Saved entries:
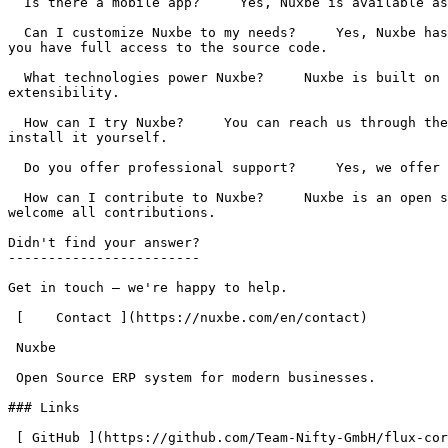
  Is there a mobile app?     Yes, Nuxbe is available as a native app for iOS and Android. Access your ERP on the go, manage orders, and handle tickets from anywhere. 

  Can I customize Nuxbe to my needs?     Yes, Nuxbe has a modular architecture and can be extended through plugins and custom development. As open source software, 
you have full access to the source code. 

  What technologies power Nuxbe?     Nuxbe is built on Laravel, Livewire, and Tailwind CSS. The architecture is modern, performant, and designed for easy 
extensibility. 

  How can I try Nuxbe?     You can reach us through the contact form to schedule a demo. Alternatively, you can download the source code directly from GitHub and 
install it yourself. 

  Do you offer professional support?     Yes, we offer professional support, training, and custom development. Contact us for a free quote. 

  How can I contribute to Nuxbe?     Nuxbe is an open source project on GitHub. You can report bugs, submit feature requests, or contribute directly to the code. We 
welcome all contributions. 

Didn't find your answer?

------------------------

Get in touch – we're happy to help.

 [    Contact ](https://nuxbe.com/en/contact) 

 Nuxbe 

 Open Source ERP system for modern businesses.

### Links

 [ GitHub ](https://github.com/Team-Nifty-GmbH/flux-core) [ Contact ](https://nuxbe.com/en/contact)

DESCRIPTION OF THE TASK – Wherever the string "https" shows up in a line of the records, count that line once. Report the total alone.

ANSWER TO THIS PROBLEM – 2